Leopoldo Fernández Pujals, born on March 12, 1947, is a Cuban-born Spanish-American businessman.”

== Biography ==
Leopoldo Fernández Pujals was born in Cuba to an affluent Spanish family. His Catalan mother was an architect and his Asturian father was a notary. One year after the Cuban Revolution, when Leopoldo was 13 years old, his family went into exile in Miami. In 1968, he enlisted in the Marines at the officer school of Fort Belvoir in Virginia. He ranked first in his class, later becoming an instructor. He fought in the Vietnam War, from which he returned to the United States with a medal and captain's bars.

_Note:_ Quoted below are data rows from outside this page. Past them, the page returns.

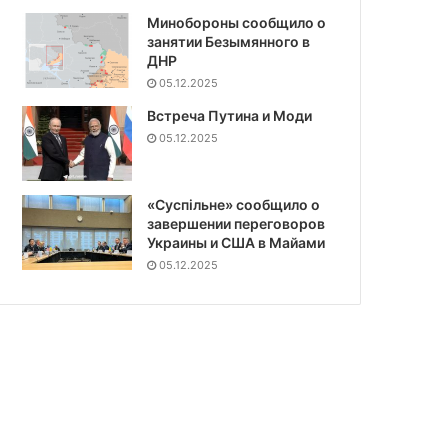
Минобороны сообщило о
занятии Безымянного в
ДНР
05.12.2025
Встреча Путина и Моди
05.12.2025
«Суспiльне» сообщило о
завершении переговоров
Украины и США в Майами
05.12.2025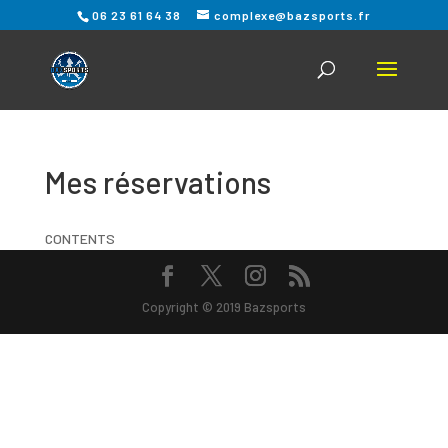
06 23 61 64 38
complexe@bazsports.fr
Mes réservations
CONTENTS
Copyright © 2019 Bazsports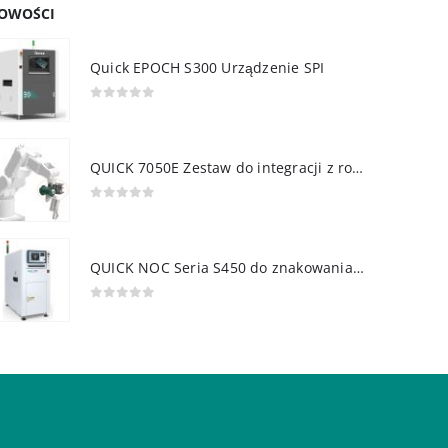
OWOŚCI
Quick EPOCH S300 Urządzenie SPI
0
out of 5
QUICK 7050E Zestaw do integracji z robotem
0
out of 5
QUICK NOC Seria S450 do znakowania PCB
0
out of 5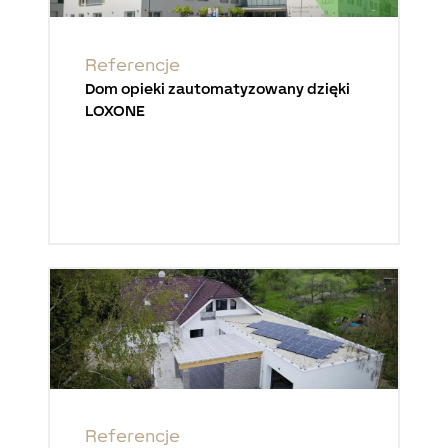
Referencje
Dom opieki zautomatyzowany dzięki
LOXONE
Referencje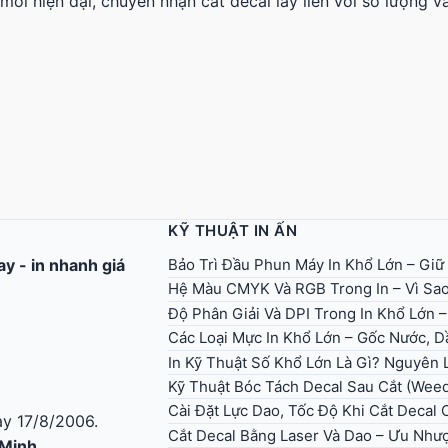
ới hiện đại, chuyên nhận cắt decal lấy liền với số lượng v
KỸ THUẬT IN ẤN
Bảo Trì Đầu Phun Máy In Khổ Lớn – Giữ
gay
-
in nhanh giá
Hệ Màu CMYK Và RGB Trong In – Vì Sao
Độ Phân Giải Và DPI Trong In Khổ Lớn 
Các Loại Mực In Khổ Lớn – Gốc Nước, Dầ
In Kỹ Thuật Số Khổ Lớn Là Gì? Nguyên
Kỹ Thuật Bóc Tách Decal Sau Cắt (Wee
Cài Đặt Lực Dao, Tốc Độ Khi Cắt Decal
y 17/8/2006.
Cắt Decal Bằng Laser Và Dao – Ưu Như
 Minh.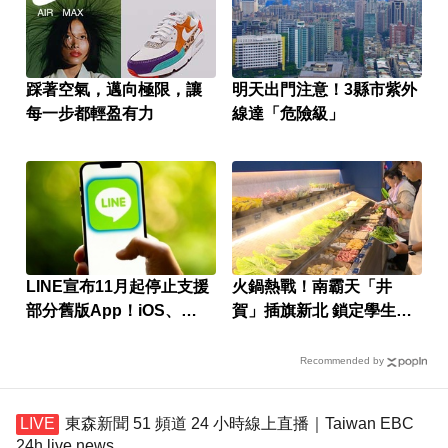
踩著空氣，邁向極限，讓
明天出門注意！3縣市紫外
每一步都輕盈有力
線達「危險級」
LINE宣布11月起停止支援
火鍋熱戰！南霸天「井
部分舊版App！iOS、
賀」插旗新北 鎖定學生族
Android最低版本要求曝
群
Recommended by
東森新聞 51 頻道 24 小時線上直播｜Taiwan EBC
24h live news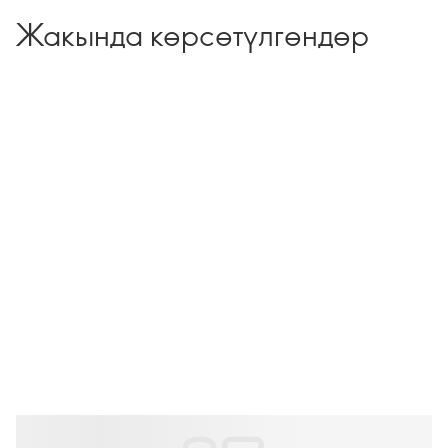
Жакында көрсөтүлгөндөр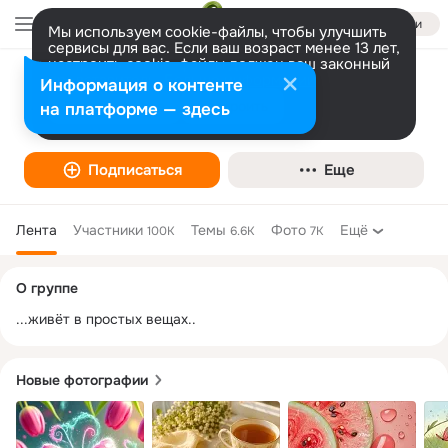
Войти
Мы используем cookie-файлы, чтобы улучшить
сервисы для вас. Если ваш возраст менее 13 лет,
настроить cookie-файлы должен ваш законный
представитель.
Больше информации
Информация о контенте
СЧАСТЬЕ ツ
Разрешить все
Настроить
на платформе — здесь
Подписаться
Еще
Лента
Участники
Темы
Фото
Ещё
100K
6.6K
7K
Дополнительная
О группе
колонка
...живёт в простых вещах..
Новые фотографии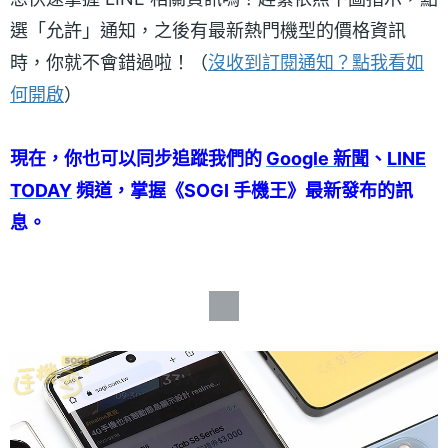
選「允許」通知，之後有最新熱門機型的價格資訊
時，你就不會錯過啦！（
沒收到訂閱通知？點我看如
何開啟
）
現在，你也可以同步追蹤我們的
Google 新聞
、
LINE
TODAY
頻道，掌握《SOGI 手機王》最新發布的訊
息。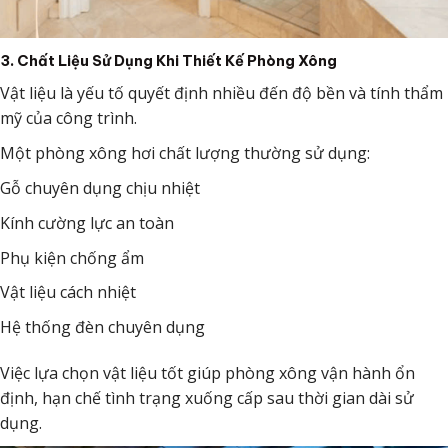
3. Chất Liệu Sử Dụng Khi Thiết Kế Phòng Xông
Vật liệu là yếu tố quyết định nhiều đến độ bền và tính thẩm
mỹ của công trình.
Một phòng xông hơi chất lượng thường sử dụng:
Gỗ chuyên dụng chịu nhiệt
Kính cường lực an toàn
Phụ kiện chống ẩm
Vật liệu cách nhiệt
Hệ thống đèn chuyên dụng
Việc lựa chọn vật liệu tốt giúp phòng xông vận hành ổn
định, hạn chế tình trạng xuống cấp sau thời gian dài sử
dụng.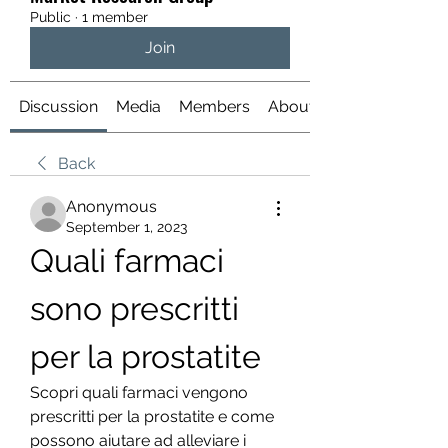
Public
·
1 member
Join
Discussion
Media
Members
About
Back
Anonymous
September 1, 2023
Quali farmaci 
sono prescritti 
per la prostatite
Scopri quali farmaci vengono 
prescritti per la prostatite e come 
possono aiutare ad alleviare i 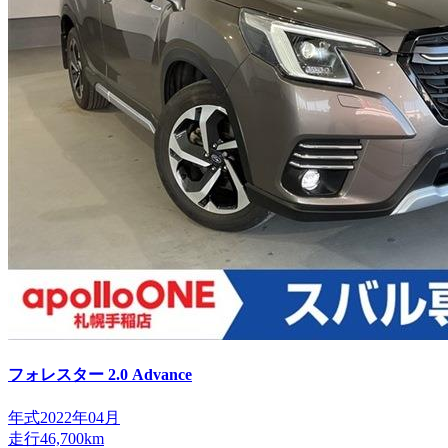
フォレスター
2.0 Advance
年式
2022年04月
走行
46,700km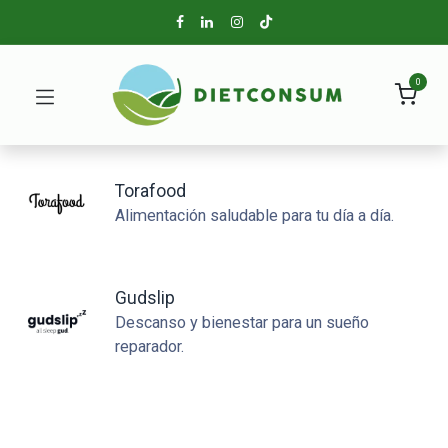
0
Torafood
Alimentación saludable para tu día a día.
Gudslip
Descanso y bienestar para un sueño
reparador.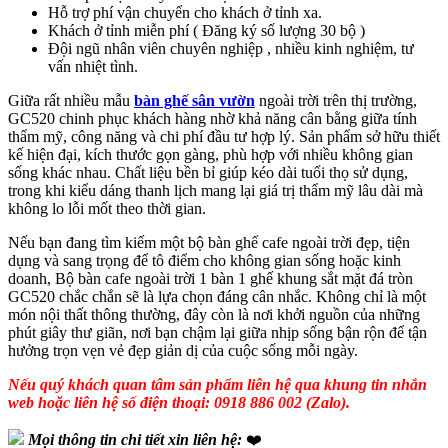
Hỗ trợ phí vận chuyển cho khách ở tỉnh xa.
Khách ở tỉnh miễn phí ( Đăng ký số lượng 30 bộ )
Đội ngũ nhân viên chuyên nghiệp , nhiều kinh nghiệm, tư
vấn nhiệt tình.
Giữa rất nhiều mẫu
bàn ghế sân vườn
ngoài trời trên thị trường,
GC520 chinh phục khách hàng nhờ khả năng cân bằng giữa tính
thẩm mỹ, công năng và chi phí đầu tư hợp lý. Sản phẩm sở hữu thiết
kế hiện đại, kích thước gọn gàng, phù hợp với nhiều không gian
sống khác nhau. Chất liệu bền bỉ giúp kéo dài tuổi thọ sử dụng,
trong khi kiểu dáng thanh lịch mang lại giá trị thẩm mỹ lâu dài mà
không lo lỗi mốt theo thời gian.
Nếu bạn đang tìm kiếm một bộ bàn ghế cafe ngoài trời đẹp, tiện
dụng và sang trọng để tô điểm cho không gian sống hoặc kinh
doanh, Bộ bàn cafe ngoài trời 1 bàn 1 ghế khung sắt mặt đá tròn
GC520 chắc chắn sẽ là lựa chọn đáng cân nhắc. Không chỉ là một
món nội thất thông thường, đây còn là nơi khởi nguồn của những
phút giây thư giãn, nơi bạn chậm lại giữa nhịp sống bận rộn để tận
hưởng trọn vẹn vẻ đẹp giản dị của cuộc sống mỗi ngày.
Nếu quý khách quan tâm sản phẩm liên hệ qua khung tin nhắn
web hoặc liên hệ số điện thoại: 0918 886 002 (Zalo).
Mọi thông tin chi tiết xin liên hệ:
❤️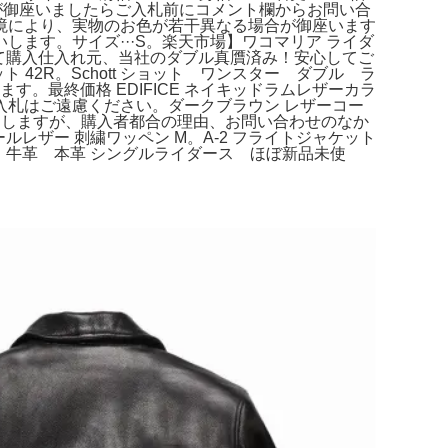
が御座いましたらご入札前にコメント欄からお問い合
境により、実物のお色が若干異なる場合が御座います
ます。サイズ···S。楽天市場】ワコマリア ライダ
にて購入仕入れ元、当社のダブル真贋済み！安心してご
42R。Schott ショット ワンスター ダブル ラ
す。最終価格 EDIFICE ネイキッドラムレザーカラ
札はご遠慮ください。ダークブラウン レザーコー
お受けしますが、購入者都合の理由、お問い合わせのなか
ルレザー 刺繍ワッペン M。A-2 フライトジャケット
。牛革 本革 シングルライダース ほぼ新品未使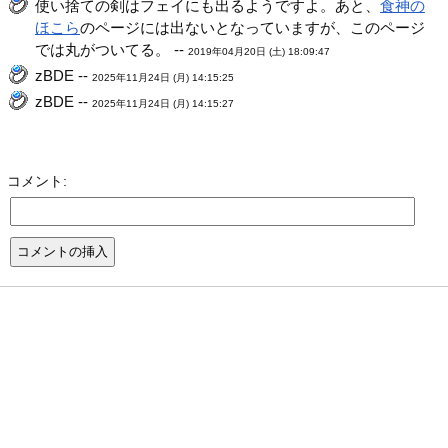
使い捨ての剣はフェイにも出るようですよ。あと、
食神の
ほこら
のページには出ないとなっていますが、このページ
では丸がついてる。 --
2019年04月20日 (土) 18:09:47
zBDE --
2025年11月24日 (月) 14:15:25
zBDE --
2025年11月24日 (月) 14:15:27
コメント:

He studied finance and went to work at the multinational Procter & Gamble. He later moved to Johnson & Johnson in 1981. Six years later he opened a pizzeria on Monforte de Lemos street in El Barrio del Pilar, Madrid, where he kneaded pasta and gave it to the children in the neighborhood. In the mornings, Leopoldo went to work at Johnson & Johnson in a suit and tie; in the afternoon, he put on his apron and made pizzas until the early hours of the morning, including weekends. He then set up Pizzaphone, which later became Telepizza. In 1993, it had 100 stores in Spain, which grew to 150 a year later and 204 the following year.

In 1996, a dispute with his brother over the company's management left him in charge. In May 1997, Leopoldo acquired Pizza World for 1.9 billion pesetas (US$12,524,200). After that, he bought a transport company and then its cheese supplier. By mid-1998, it had achieved a market share of 62 percent. The business continued to grow and diversify both in Spain and abroad, until in 1999 it sold all its shares, an operation for which it received some 300 million euros. In 1995 he created the Centurión stud farm, the largest stud farm of purebred Spanish horses in San Pedro de las Dueñas, (Lastras del Pozo), (Segovia)

In September 2004, Fernández Pujals launched into the world of telecommunications, by acquiring 24.9 percent of Jazztel, a broadband operator created in 1997 by Argentine Martin Varsavsky. Fernández Pujals contributed 61.8 million euros (US$67,320,900) to relaunch the company. In 2009, the founder of Telepizza returned to his origins and participated in the creation of a chain of pizzerias, La Original, together with two of his former directors from Telepizza, Pedro Español and Miguel Ángel Rodríguez.